R. G. Maine1,2,3,4, C. Habiyakare10, T. Nkurunziza5, A. Hategekimana8, P. Mizero8, W. Ndayambaje5, E. Nsengiyumva6, J. Havugimana6, J. Nigilimana9, J. Uwimungu5, J. Meara2,3, G. Ntakiyiruta6,7, J. Mubiligi5,9, R. Riviello1,2,7 1Brigham And Women’s Hospital,Center For Surgery And Public Health,Boston, MA, USA 2Harvard School Of Medicine,Program In Global Surgery And Social Change,Brookline, MA, USA 3Boston Children’s Hospital,Plastic And Oral Surgery,Boston, MA, USA 4University Of California – San Francisco,Department Of Surgery,San Francisco, CA, USA 5Inshuti Mu Buzima (Partners In Health),Kigali, , Rwanda 6University Of Rwanda,School Of Medicine,Kigali, , Rwanda 7Central Teaching Hospital Of Kigali,Department Of Surgery,Kigali, , Rwanda 8Rwinkwavu Hospital,Kayonza, , Rwanda 9Butaro Hospital,Burera, , Rwanda 10Kirehe Hospital,Kirehe, , Rwanda
Introduction:
Many countries have few surgeons and patients who need surgical care must transfer to the hospitals where those surgeons work. Few studies have evaluated the surgical transfer system in these low resource settings to understand indication for transfer and patient outcomes after transfer. This study evaluated surgical transfers at three district hospitals in Rwanda.
Methods:
We retrospectively reviewed the charts of all patients admitted to the surgical ward at these hospitals in Rwanda from January 1, 2013 to December 31, 2013. We also reviewed charts of patient who transferred from other wards to the referral center for surgical care. At the district hospitals, diagnosis, surgical treatment, and indication for transfer were collected. At the referral center treatment received and complications were collected. Complications included death, surgical site infections, pneumonia, urinary tract infection, pressure ulcers, unplanned reoperation or intubation, anastomotic leak, and other infections.
Results:
A total of 2139 surgical ward charts were reviewed at the district hospitals. An additional 299 charts of patients who transferred from other wards were reviewed. Of all surgical ward admissions, 353 (16.5%, 95%CI:14.9%-18.1%) were recommended to transfer, and 256 (72%, 95%CI:67.5%-77.1%) transferred. The percent of patient who transferred from the surgical wards at the district hospitals were 10.2%, 17.9% and 10% (p<0.001). A diagnosis was documented in 521 patients who transferred from all wards. The primary diagnoses for transferred patients include: fractures 140 (27.3%), other trauma 76 (14.8%), cancer 67 (13.1%), and surgical infections 47 (9.2%). The indications for transfer included lack of appropriate personnel at the district hospital 82.1%, lack of equipment 27.3%, lack of supplies 2.7%, need for intensive care 5.3%, patient or family preference 1.4%, or development of a complication at the district hospital 0.7%. The remaining 4.2% of patients transferred for an unknown reason.

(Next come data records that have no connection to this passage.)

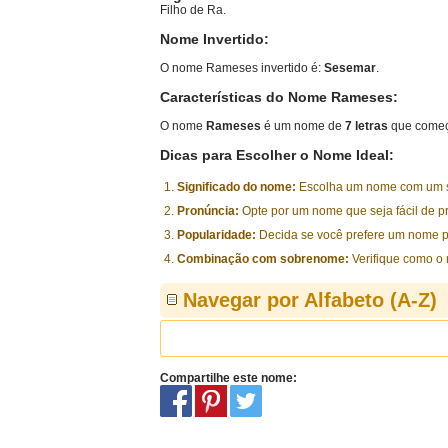
Filho de Ra.
Nome Invertido:
O nome Rameses invertido é:
Sesemar
.
Características do Nome Rameses:
O nome
Rameses
é um nome de
7 letras
que começ
Dicas para Escolher o Nome Ideal:
Significado do nome:
Escolha um nome com um sig
Pronúncia:
Opte por um nome que seja fácil de p
Popularidade:
Decida se você prefere um nome p
Combinação com sobrenome:
Verifique como o
Navegar por Alfabeto (A-Z)
Compartilhe este nome:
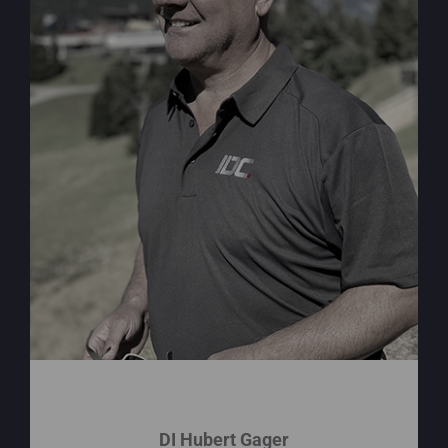
DI Hubert Gager
DI Hubert Gager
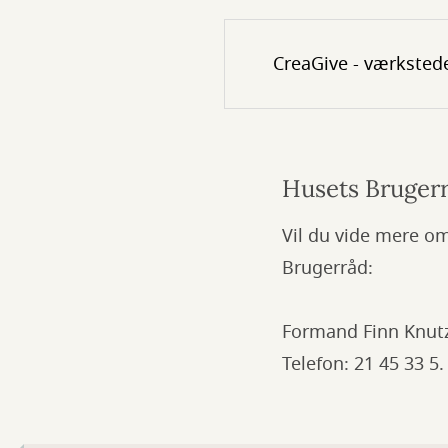
CreaGive - værksteder
Husets Bruger
Vil du vide mere o
Brugerråd:
Formand Finn Knut
Telefon: 21 45 33 5.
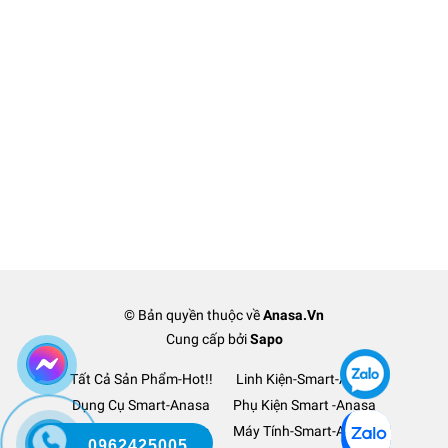
© Bản quyền thuộc về
Anasa.Vn
Cung cấp bởi
Sapo
Tất Cả Sản Phẩm-Hot!!
Linh Kiện-Smart-Anasa
Dụng Cụ Smart-Anasa
Phụ Kiện Smart -Anasa
Ô Tô Xe Hơi TM-Anasa
Máy Tính-Smart-Anasa
0962425005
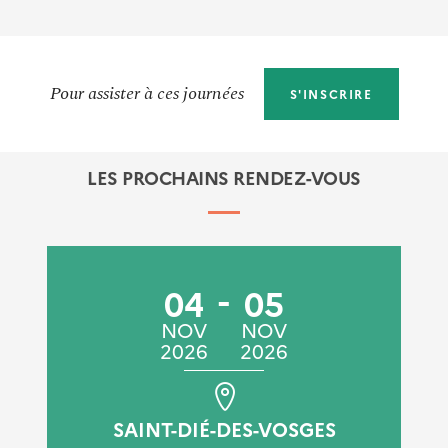
Pour assister à ces journées
S'INSCRIRE
LES PROCHAINS RENDEZ-VOUS
04
05
NOV
NOV
2026
2026
SAINT-DIÉ-DES-VOSGES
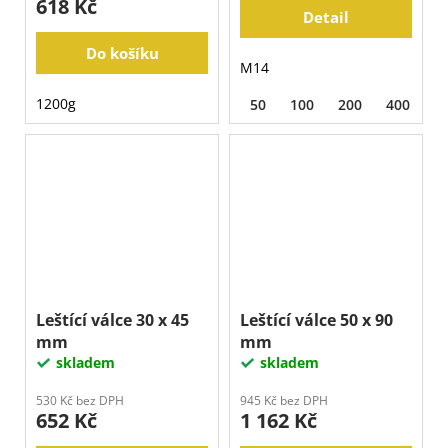
618 Kč
Detail
Do košíku
M14
1200g
50
100
200
400
8
Leštící válce 30 x 45
Leštící válce 50 x 90
mm
mm
skladem
skladem
530 Kč bez DPH
945 Kč bez DPH
652 Kč
1 162 Kč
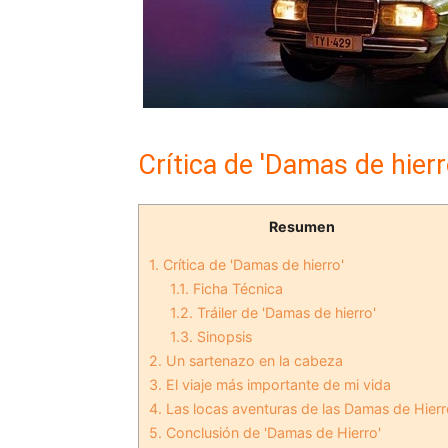
Crítica de 'Damas de hierr
Resumen
1.
Crítica de 'Damas de hierro'
1.1.
Ficha Técnica
1.2.
Tráiler de 'Damas de hierro'
1.3.
Sinopsis
2.
Un sartenazo en la cabeza
3.
El viaje más importante de mi vida
4.
Las locas aventuras de las Damas de Hier
5.
Conclusión de 'Damas de Hierro'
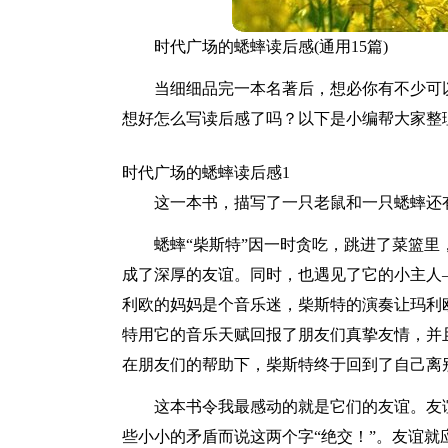
时代广场的蟋蟀读后感(通用15篇)
当细细品完一本名著后，想必你有不少可
想好怎么写读后感了吗？以下是小编帮大家整
时代广场的蟋蟀读后感1
这一本书，描写了一只老鼠和一只蟋蟀还
蟋蟀“柴斯特”因一时贪吃，跳进了菜篮
成了深厚的友谊。同时，也遇见了它的小主人
利欧的妈妈是个音乐迷，柴斯特的演奏让玛利
特用它的音乐天赋回报了朋友们真挚友情，并
在朋友们的帮助下，柴斯特终于回到了自己离
这本书令我最感动的就是它们的友谊。友
些小小的矛盾而说这两个字“绝交！”。友谊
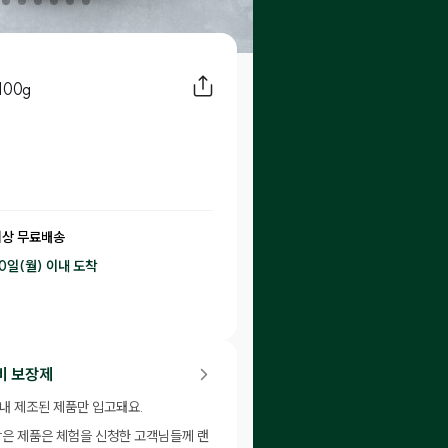
00g
이상 무료배송
10일(월) 이내
도착
46
P 적립
비 보장제
이내 제조된 제품만 입고돼요.
남은 제품은 체험을 신청한 고객님들께 랜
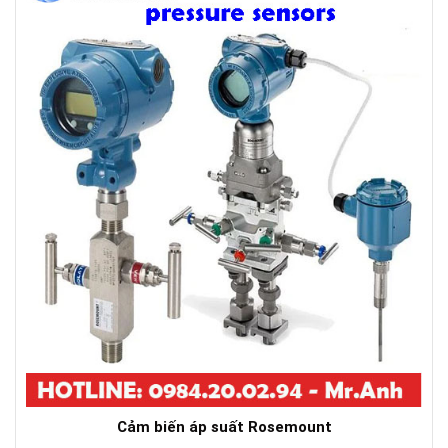
Cảm biến áp suất Rosemount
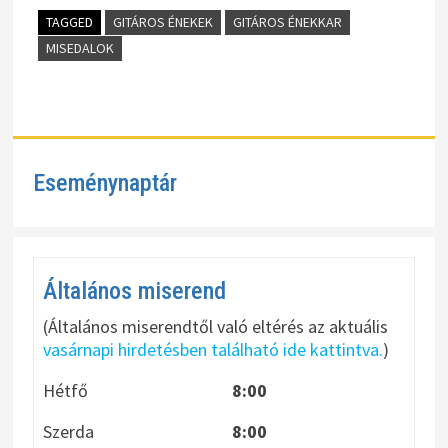
TAGGED
GITÁROS ÉNEKEK
GITÁROS ÉNEKKAR
MISEDALOK
Eseménynaptár
Általános miserend
(Általános miserendtől való eltérés az aktuális
vasárnapi hirdetésben található ide kattintva.
)
Hétfő
8:00
Szerda
8:00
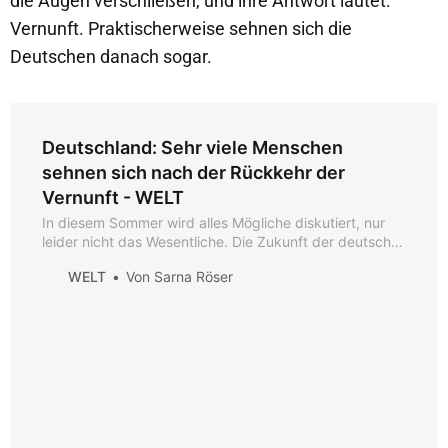
die Augen verschließen, und ihre Antwort lautet:
Vernunft. Praktischerweise sehnen sich die
Deutschen danach sogar.
Deutschland: Sehr viele Menschen
sehnen sich nach der Rückkehr der
Vernunft - WELT
In diesem Sommer wird alles Mögliche diskutiert, nur
leider nicht das Wesentliche. Die Zukunft der deutschen
Wirtschaft zum Beispiel. Dabei wissen viele nicht, wie es
WELT
Von Sarna Röser
im Herbst weitergehen soll. Es ist Zeit, die Probleme
beim Namen zu nennen – und schnell zu lösen.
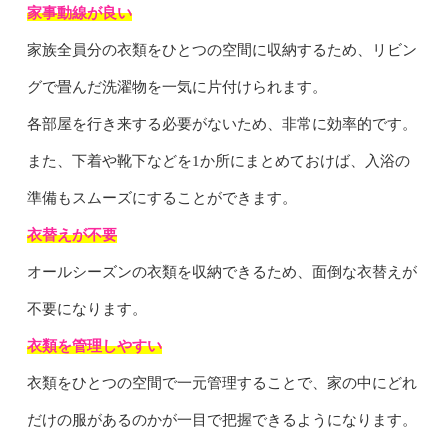
家事動線が良い
家族全員分の衣類をひとつの空間に収納するため、リビン
グで畳んだ洗濯物を一気に片付けられます。
各部屋を行き来する必要がないため、非常に効率的です。
また、下着や靴下などを1か所にまとめておけば、入浴の
準備もスムーズにすることができます。
衣替えが不要
オールシーズンの衣類を収納できるため、面倒な衣替えが
不要になります。
衣類を管理しやすい
衣類をひとつの空間で一元管理することで、家の中にどれ
だけの服があるのかが一目で把握できるようになります。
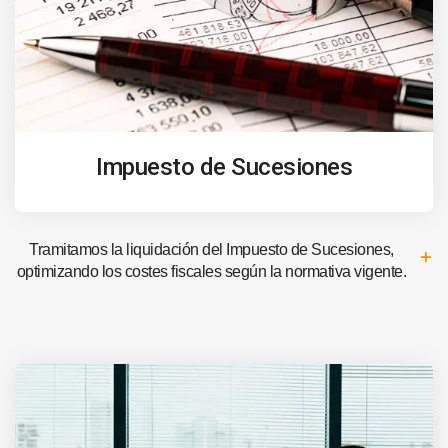
Impuesto de Sucesiones
Tramitamos la liquidación del Impuesto de Sucesiones,
optimizando los costes fiscales según la normativa vigente.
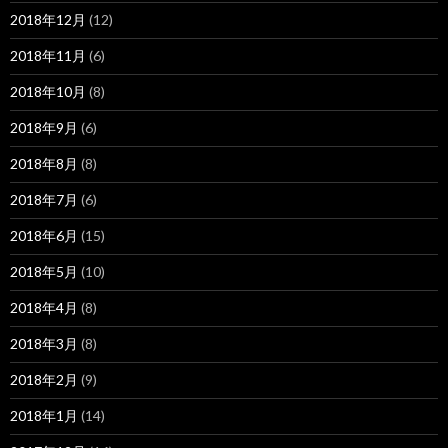
2018年12月
(12)
2018年11月
(6)
2018年10月
(8)
2018年9月
(6)
2018年8月
(8)
2018年7月
(6)
2018年6月
(15)
2018年5月
(10)
2018年4月
(8)
2018年3月
(8)
2018年2月
(9)
2018年1月
(14)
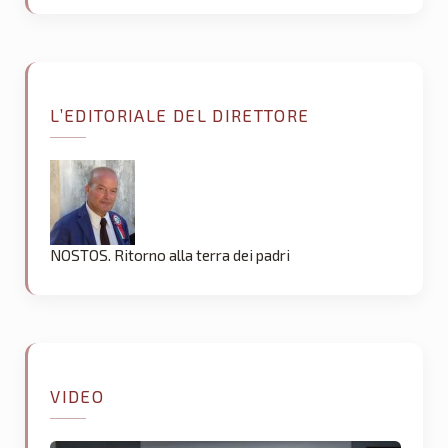
L’EDITORIALE DEL DIRETTORE
NOSTOS. Ritorno alla terra dei padri
VIDEO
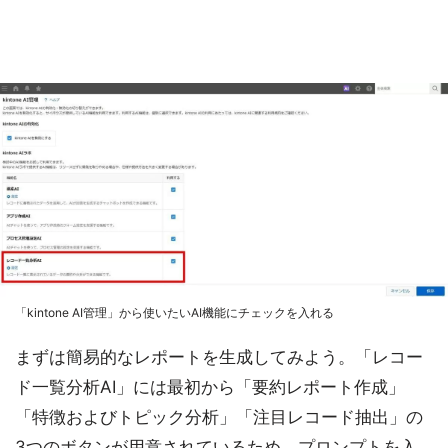
「kintone AI管理」から使いたいAI機能にチェックを入れる
まずは簡易的なレポートを生成してみよう。「レコー
ド一覧分析AI」には最初から「要約レポート作成」
「特徴およびトピック分析」「注目レコード抽出」の
3つのボタンが用意されているため、プロンプトを入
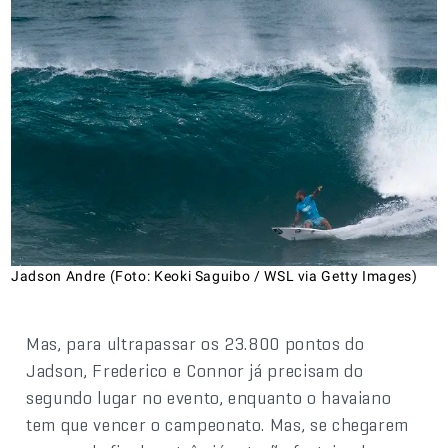
Jadson Andre (Foto: Keoki Saguibo / WSL via Getty Images)
Mas, para ultrapassar os 23.800 pontos do
Jadson, Frederico e Connor já precisam do
segundo lugar no evento, enquanto o havaiano
tem que vencer o campeonato. Mas, se chegarem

A total of 399 records were located at the referral hospital. Of the records located, 236 (59.1%, 95%CI:54.1-64%) patients received an operation at the referral hospital. This compares to 62.8%, 13.4% and 13.9% of patient admitted to the surgical ward at the three district hospitals (p <0.001). The overall complication rate for surgical ward patients at the district hospitals was 4.65: 5.7% for transferred patients and 4.4% for non-transferred patients(p =0.35). At the referral hospital, 66 patients(16.5%, 95%CI:13%-20.6%) developed a complication.
Conclusion:
Transfers for surgical care are common in district hospitals in Rwanda. The primary reason for transfer is the appropriate expertise is not available at the district hospital. Injuries are the most common diagnosis for transferred patients. Complications are common for these patients. Evaluation of skill sets of district hospital personnel and delays in surgical care for transferred patients is needed.